— Exercise brief —
Only the lines below between the one holding "zueinander verlaufende Achsen" and the one holding "Ricette Pizza Rustica", inclusive, are to be reproduced word for word; the pictures are to be left out.

— Collected data —
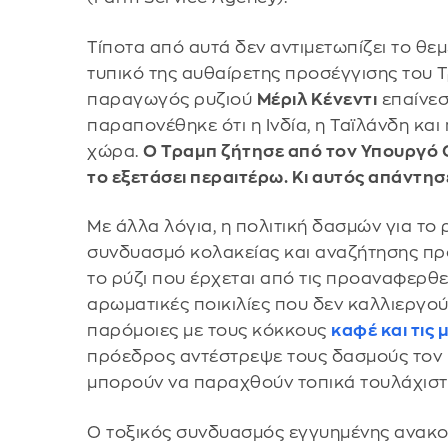
Τίποτα από αυτά δεν αντιμετωπίζει το θε
τυπικό της αυθαίρετης προσέγγισης του Τ
παραγωγός ρυζιού
Μέριλ Κένεντι
επαίνεσ
παραπονέθηκε ότι η Ινδία, η Ταϊλάνδη και
χώρα.
Ο Τραμπ ζήτησε από τον Υπουργό 
το εξετάσει περαιτέρω. Κι αυτός απάντησ
Με άλλα λόγια, η πολιτική δασμών για το
συνδυασμό κολακείας και αναζήτησης προ
το ρύζι που έρχεται από τις προαναφερθε
αρωματικές ποικιλίες που δεν καλλιεργού
παρόμοιες με τους κόκκους
καφέ και τις
πρόεδρος αντέστρεψε τους δασμούς τον 
μπορούν να παραχθούν τοπικά τουλάχιστ
Ο τοξικός συνδυασμός εγγυημένης ανακο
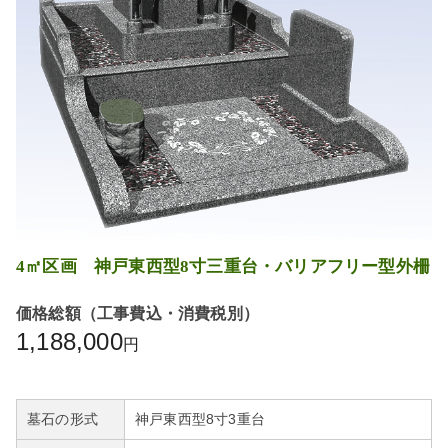
4㎡区画 神戸東西型8寸三重台・バリアフリー型外柵
価格総額（工事費込・消費税別）
1,188,000
円
墓石の形式
神戸東西型8寸3重台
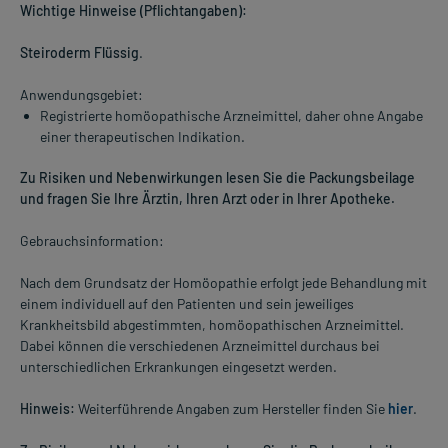
Wichtige Hinweise (Pflichtangaben):
Steiroderm Flüssig
.
Anwendungsgebiet:
Registrierte homöopathische Arzneimittel, daher ohne Angabe
einer therapeutischen Indikation.
Zu Risiken und Nebenwirkungen lesen Sie die Packungsbeilage
und fragen Sie Ihre Ärztin, Ihren Arzt oder in Ihrer Apotheke.
Gebrauchsinformation:
Nach dem Grundsatz der Homöopathie erfolgt jede Behandlung mit
einem individuell auf den Patienten und sein jeweiliges
Krankheitsbild abgestimmten, homöopathischen Arzneimittel.
Dabei können die verschiedenen Arzneimittel durchaus bei
unterschiedlichen Erkrankungen eingesetzt werden.
Hinweis:
Weiterführende Angaben zum Hersteller finden Sie
hier
.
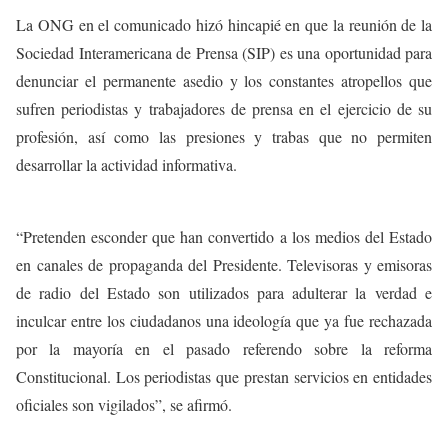
La ONG en el comunicado hizó hincapié en que la reunión de la
Sociedad Interamericana de Prensa (SIP) es una oportunidad para
denunciar el permanente asedio y los constantes atropellos que
sufren periodistas y trabajadores de prensa en el ejercicio de su
profesión, así como las presiones y trabas que no permiten
desarrollar la actividad informativa.
“Pretenden esconder que han convertido a los medios del Estado
en canales de propaganda del Presidente. Televisoras y emisoras
de radio del Estado son utilizados para adulterar la verdad e
inculcar entre los ciudadanos una ideología que ya fue rechazada
por la mayoría en el pasado referendo sobre la reforma
Constitucional. Los periodistas que prestan servicios en entidades
oficiales son vigilados”, se afirmó.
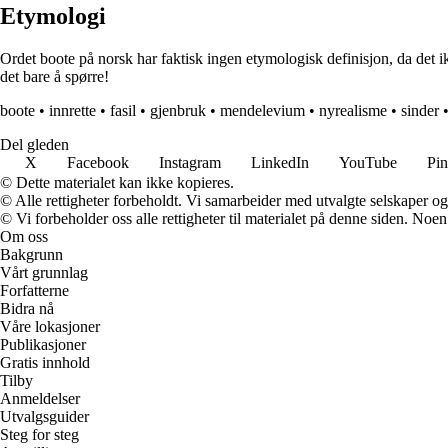
Etymologi
Ordet boote på norsk har faktisk ingen etymologisk definisjon, da det i
det bare å spørre!
boote
•
innrette
•
fasil
•
gjenbruk
•
mendelevium
•
nyrealisme
•
sinder
Del gleden
X
Facebook
Instagram
LinkedIn
YouTube
Pin
© Dette materialet kan ikke kopieres.
© Alle rettigheter forbeholdt. Vi samarbeider med utvalgte selskaper o
© Vi forbeholder oss alle rettigheter til materialet på denne siden. Noe
Om oss
Bakgrunn
Vårt grunnlag
Forfatterne
Bidra nå
Våre lokasjoner
Publikasjoner
Gratis innhold
Tilby
Anmeldelser
Utvalgsguider
Steg for steg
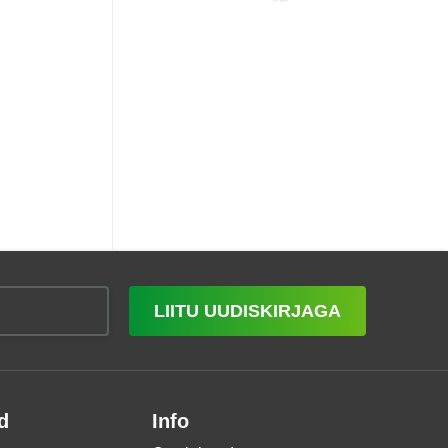
LIITU UUDISKIRJAGA
d
Info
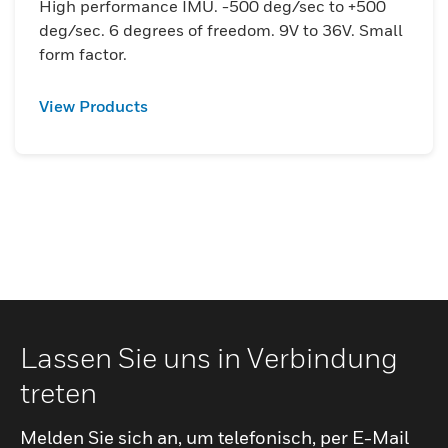
High performance IMU. -500 deg/sec to +500
bereitzustellen. Dies wird durch den Einsatz
deg/sec. 6 degrees of freedom. 9V to 36V. Small
der MEMS-Technologie
form factor.
(Mikroelektromechanisches System)
erreicht, um Translationsbewegungen in
View Products
drei senkrecht zueinander verlaufenden
Achsen (Schwung, Heben, Schwanken) und
Rotationsbewegungen um drei senkrecht
zueinander verlaufende Achsen (Rollen,
Nicken, Gieren) zu erfassen. Da die
Bewegung und Drehung entlang der drei
Achsen unabhängig voneinander sind,
spricht man von einer Bewegung mit
„sechs Freiheitsgraden“.
Lassen Sie uns in Verbindung
treten
Melden Sie sich an, um telefonisch, per E-Mail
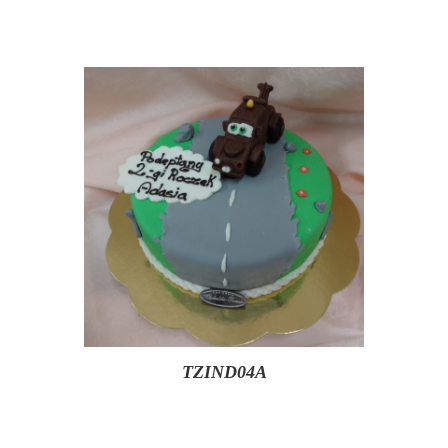
TZIND04A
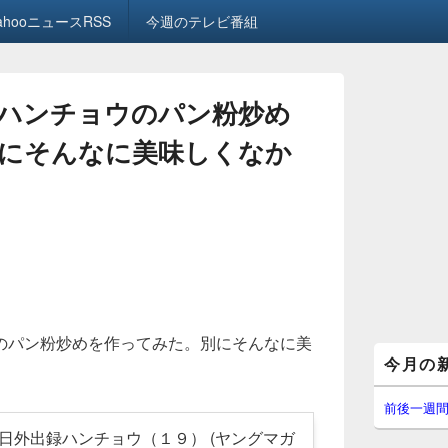
ahooニュースRSS
今週のテレビ番組
ハンチョウのパン粉炒め
にそんなに美味しくなか
のパン粉炒めを作ってみた。別にそんなに美
メ
今月の
イ
ン
サ
前後一週
イ
日外出録ハンチョウ（１９） (ヤングマガ
ド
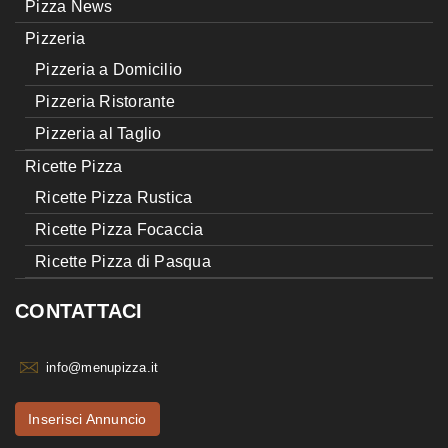
Pizza News
Pizzeria
Pizzeria a Domicilio
Pizzeria Ristorante
Pizzeria al Taglio
Ricette Pizza
Ricette Pizza Rustica
Ricette Pizza Focaccia
Ricette Pizza di Pasqua
CONTATTACI
info@menupizza.it
Inserisci Annuncio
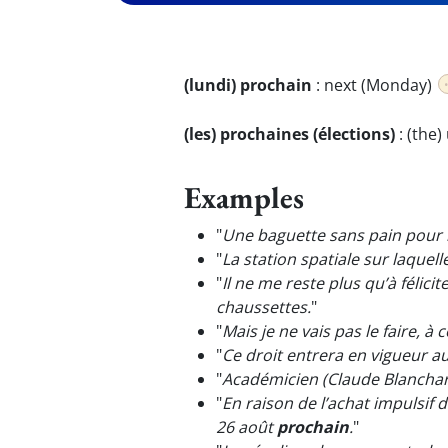
(lundi) prochain
:
next (Monday)
(les) prochaines (élections)
:
(the)
Examples
"
Une baguette sans pain pour 
"
La station spatiale sur laquell
"
Il ne me reste plus qu’à félici
chaussettes.
"
"
Mais je ne vais pas le faire, à
"
Ce droit entrera en vigueur a
"
Académicien (Claude Blanchard
"
En raison de l’achat impulsif
26 août
prochain
.
"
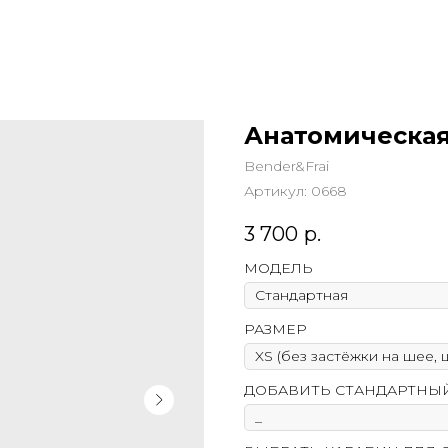
Анатомическа
Bender&Frai
Артикул:
0668
3 700
р.
МОДЕЛЬ
РАЗМЕР
ДОБАВИТЬ СТАНДАРТНЫ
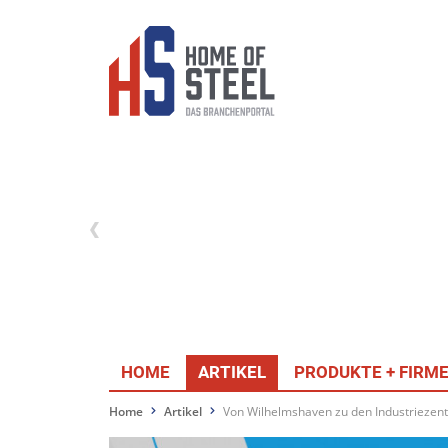
HOME
ARTIKEL
PRODUKTE + FIRM
Home
Artikel
Von Wilhelmshaven zu den Industriezen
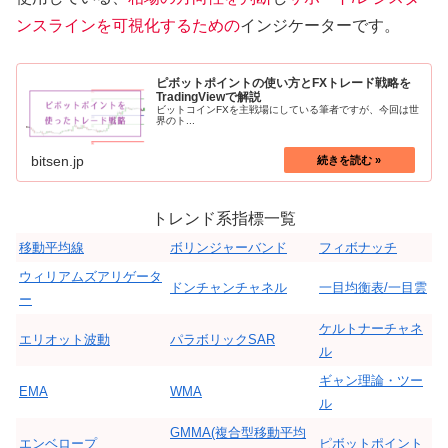
ンスラインを可視化するための
インジケーターです。
ピボットポイントの使い方とFXトレード戦略を
TradingViewで解説
ビットコインFXを主戦場にしている筆者ですが、今回は世
界のト...
bitsen.jp
トレンド系指標一覧
移動平均線
ボリンジャーバンド
フィボナッチ
ウィリアムズアリゲータ
ドンチャンチャネル
一目均衡表/一目雲
ー
ケルトナーチャネ
エリオット波動
パラボリックSAR
ル
ギャン理論・ツー
EMA
WMA
ル
GMMA(複合型移動平均
エンベロープ
ピボットポイント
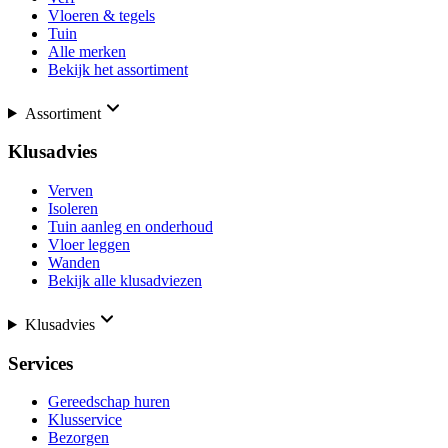
Vloeren & tegels
Tuin
Alle merken
Bekijk het assortiment
Assortiment
Klusadvies
Verven
Isoleren
Tuin aanleg en onderhoud
Vloer leggen
Wanden
Bekijk alle klusadviezen
Klusadvies
Services
Gereedschap huren
Klusservice
Bezorgen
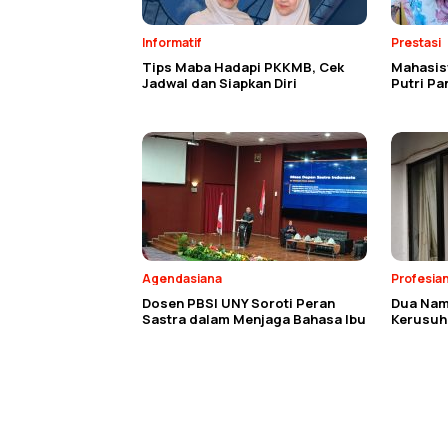
Informatif
Prestasi
Tips Maba Hadapi PKKMB, Cek
Mahasisw
Jadwal dan Siapkan Diri
Putri P
Agendasiana
Profesia
Dosen PBSI UNY Soroti Peran
Dua Nam
Sastra dalam Menjaga Bahasa Ibu
Kerusuh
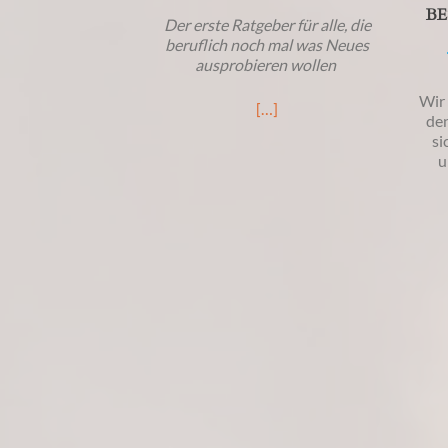
BE
Der erste Ratgeber für alle, die
beruflich noch mal was Neues
ausprobieren wollen
Wir 
[…]
den
si
u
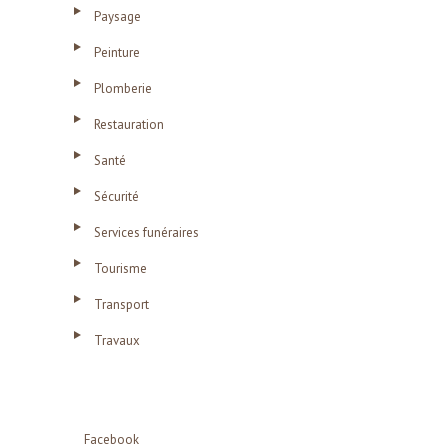
Paysage
Peinture
Plomberie
Restauration
Santé
Sécurité
Services funéraires
Tourisme
Transport
Travaux
Facebook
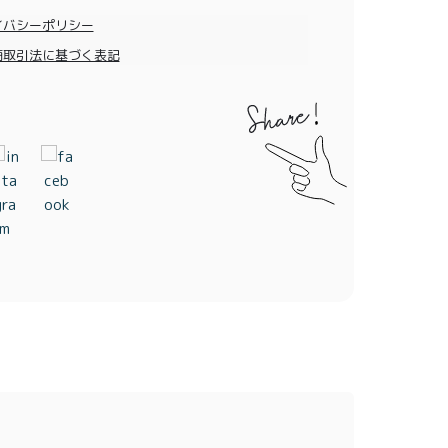
イバシーポリシー
商取引法に基づく表記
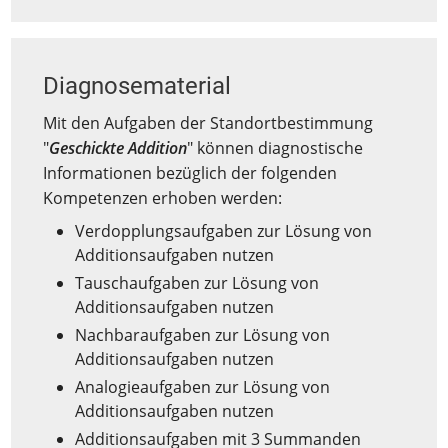
Diagnosematerial
Mit den Aufgaben der Standortbestimmung
"
Geschickte Addition
" können diagnostische
Informationen bezüglich der folgenden
Kompetenzen erhoben werden:
Verdopplungsaufgaben zur Lösung von
Additionsaufgaben nutzen
Tauschaufgaben zur Lösung von
Additionsaufgaben nutzen
Nachbaraufgaben zur Lösung von
Additionsaufgaben nutzen
Analogieaufgaben zur Lösung von
Additionsaufgaben nutzen
Additionsaufgaben mit 3 Summanden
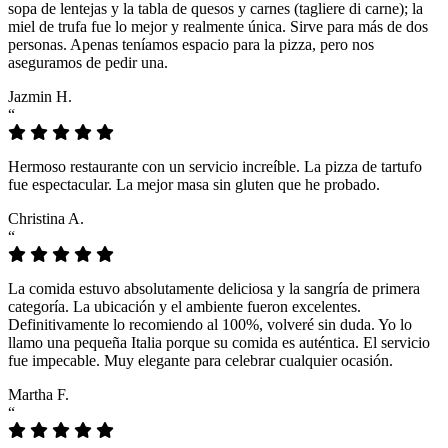
sopa de lentejas y la tabla de quesos y carnes (tagliere di carne); la
miel de trufa fue lo mejor y realmente única. Sirve para más de dos
personas. Apenas teníamos espacio para la pizza, pero nos
aseguramos de pedir una.
Jazmin H.
“
Hermoso restaurante con un servicio increíble. La pizza de tartufo
fue espectacular. La mejor masa sin gluten que he probado.
Christina A.
“
La comida estuvo absolutamente deliciosa y la sangría de primera
categoría. La ubicación y el ambiente fueron excelentes.
Definitivamente lo recomiendo al 100%, volveré sin duda. Yo lo
llamo una pequeña Italia porque su comida es auténtica. El servicio
fue impecable. Muy elegante para celebrar cualquier ocasión.
Martha F.
“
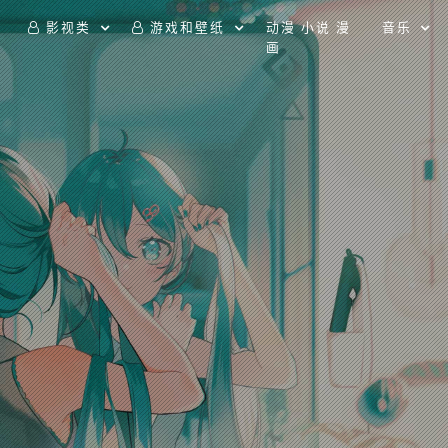
影视类
游戏和壁纸
动漫 小说 漫
音乐
画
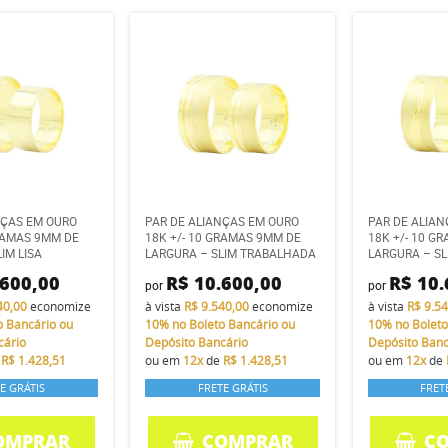
NÇAS EM OURO
PAR DE ALIANÇAS EM OURO
PAR DE ALIA
GRAMAS 9MM DE
18K +/- 10 GRAMAS 9MM DE
18K +/- 10 G
IM LISA
LARGURA – SLIM TRABALHADA
LARGURA – S
.600,00
R$ 10.600,00
R$ 10.
por
por
40,00
economize
à vista
R$ 9.540,00
economize
à vista
R$ 9.5
o Bancário ou
10%
no Boleto Bancário ou
10%
no Boleto
cário
Depósito Bancário
Depósito Banc
e
R$ 1.428,51
ou em
12x
de
R$ 1.428,51
ou em
12x
de
E GRÁTIS
FRETE GRÁTIS
FRET
OMPRAR
COMPRAR
C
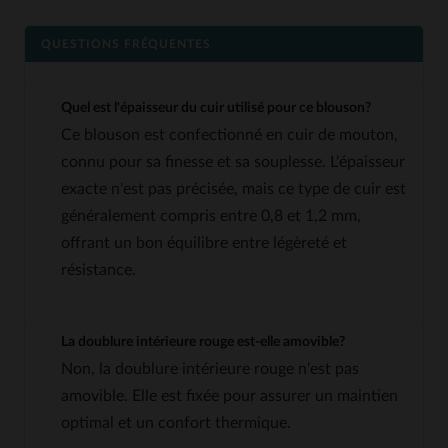
QUESTIONS FRÉQUENTES
Quel est l'épaisseur du cuir utilisé pour ce blouson?
Ce blouson est confectionné en cuir de mouton,
connu pour sa finesse et sa souplesse. L'épaisseur
exacte n'est pas précisée, mais ce type de cuir est
généralement compris entre 0,8 et 1,2 mm,
offrant un bon équilibre entre légèreté et
résistance.
La doublure intérieure rouge est-elle amovible?
Non, la doublure intérieure rouge n'est pas
amovible. Elle est fixée pour assurer un maintien
optimal et un confort thermique.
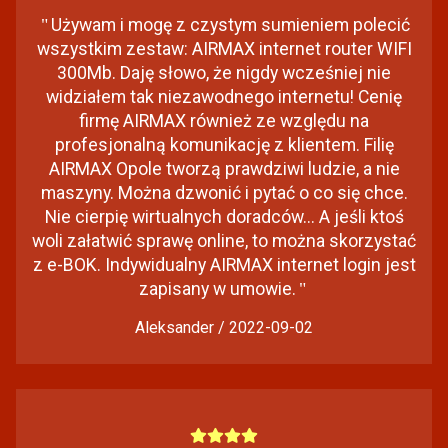
"
Używam i mogę z czystym sumieniem polecić
wszystkim zestaw: AIRMAX internet router WIFI
300Mb. Daję słowo, że nigdy wcześniej nie
widziałem tak niezawodnego internetu! Cenię
firmę AIRMAX również ze względu na
profesjonalną komunikację z klientem. Filię
AIRMAX Opole tworzą prawdziwi ludzie, a nie
maszyny. Można dzwonić i pytać o co się chce.
Nie cierpię wirtualnych doradców... A jeśli ktoś
woli załatwić sprawę online, to można skorzystać
z e-BOK. Indywidualny AIRMAX internet login jest
zapisany w umowie.
"
Aleksander / 2022-09-02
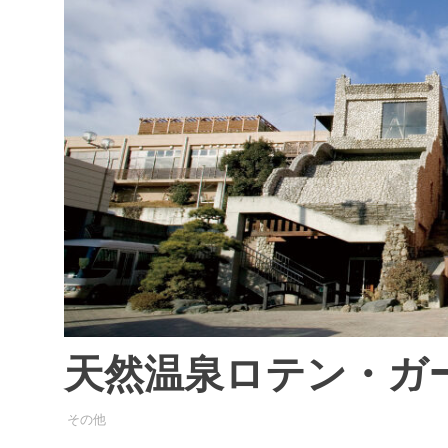
天然温泉ロテン・ガ
その他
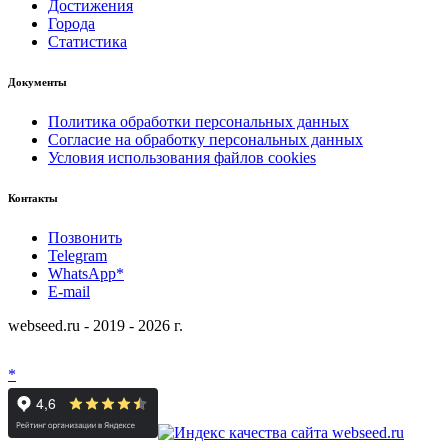
Достижения
Города
Статистика
Документы
Политика обработки персональных данных
Согласие на обработку персональных данных
Условия использования файлов cookies
Контакты
Позвонить
Telegram
WhatsApp*
E-mail
webseed.ru - 2019 - 2026 г.
*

— Output below —
zueinander verlaufende Achsen (Rollen,
Nicken, Gieren) zu erfassen. Da die
Bewegung und Drehung entlang der drei
Achsen unabhängig voneinander sind,
spricht man von einer Bewegung mit
„sechs Freiheitsgraden“.
Lassen Sie uns in Verbindung
treten
Melden Sie sich an, um telefonisch, per E-Mail
TZIND04A
ahooニュースRSS
今週のテレビ番組
ハンチョウのパン粉炒め
にそんなに美味しくなか
のパン粉炒めを作ってみた。別にそんなに美
メ
今月の
イ
ン
サ
前後一週
イ
日外出録ハンチョウ（１９） (ヤングマガ
ド
Pizza News
Pizzeria
Pizzeria a Domicilio
Pizzeria Ristorante
Pizzeria al Taglio
Ricette Pizza
Ricette Pizza Rustica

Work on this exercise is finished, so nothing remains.